Assigned task =
Search the material for "analise" and copy each line in which it is found.

Data extracts =
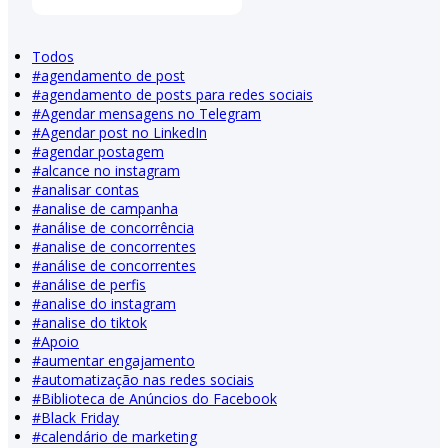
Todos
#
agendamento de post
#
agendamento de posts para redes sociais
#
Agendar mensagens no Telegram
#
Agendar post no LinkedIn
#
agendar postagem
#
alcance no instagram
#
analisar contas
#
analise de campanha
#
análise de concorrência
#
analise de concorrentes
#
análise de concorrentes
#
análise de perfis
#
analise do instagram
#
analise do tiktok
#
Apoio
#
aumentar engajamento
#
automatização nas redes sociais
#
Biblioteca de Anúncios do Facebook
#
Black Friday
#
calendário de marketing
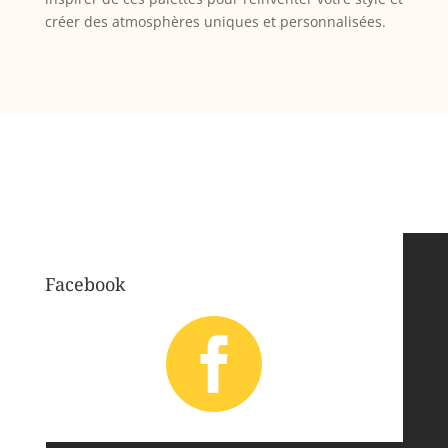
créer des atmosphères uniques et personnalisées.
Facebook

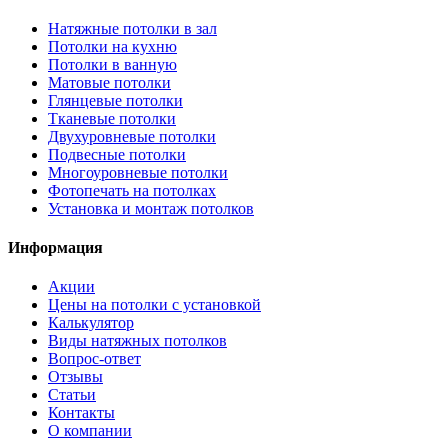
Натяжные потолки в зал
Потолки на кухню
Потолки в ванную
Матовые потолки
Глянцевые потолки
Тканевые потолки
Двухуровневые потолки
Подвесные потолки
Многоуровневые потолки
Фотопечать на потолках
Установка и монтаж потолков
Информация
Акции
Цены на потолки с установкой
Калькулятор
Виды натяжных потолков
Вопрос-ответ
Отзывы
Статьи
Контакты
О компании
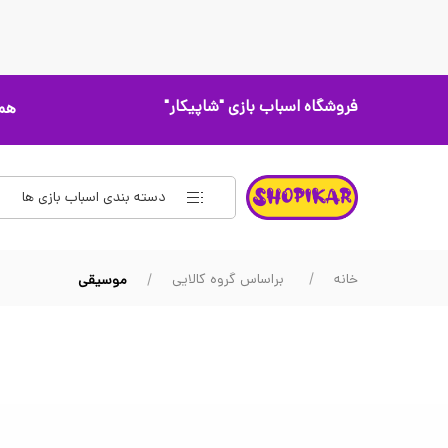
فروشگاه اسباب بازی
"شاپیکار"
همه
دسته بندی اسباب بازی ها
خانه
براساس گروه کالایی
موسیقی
...
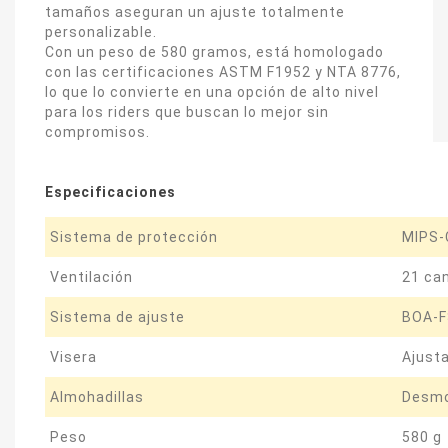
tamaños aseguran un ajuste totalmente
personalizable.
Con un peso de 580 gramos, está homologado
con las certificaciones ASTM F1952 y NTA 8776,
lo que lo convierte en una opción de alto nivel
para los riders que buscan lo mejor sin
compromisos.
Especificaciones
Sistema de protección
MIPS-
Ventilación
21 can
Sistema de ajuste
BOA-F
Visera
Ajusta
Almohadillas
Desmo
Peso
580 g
---
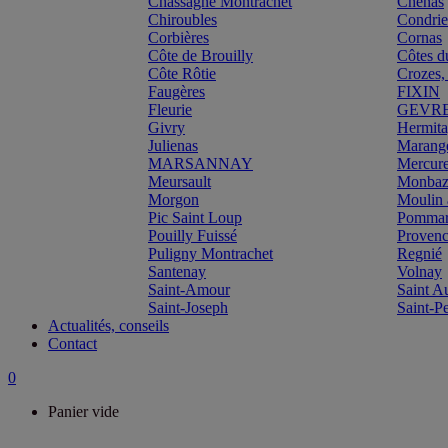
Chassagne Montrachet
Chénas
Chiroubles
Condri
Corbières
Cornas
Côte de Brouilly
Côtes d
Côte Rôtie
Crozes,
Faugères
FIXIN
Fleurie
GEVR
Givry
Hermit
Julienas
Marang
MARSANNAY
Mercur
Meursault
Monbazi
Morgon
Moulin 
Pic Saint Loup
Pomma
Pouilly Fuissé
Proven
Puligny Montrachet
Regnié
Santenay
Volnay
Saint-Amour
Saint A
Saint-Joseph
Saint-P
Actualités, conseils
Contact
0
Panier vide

Solved problem =
analise de campanha
analise de concorrentes
analise do instagram
analise do tiktok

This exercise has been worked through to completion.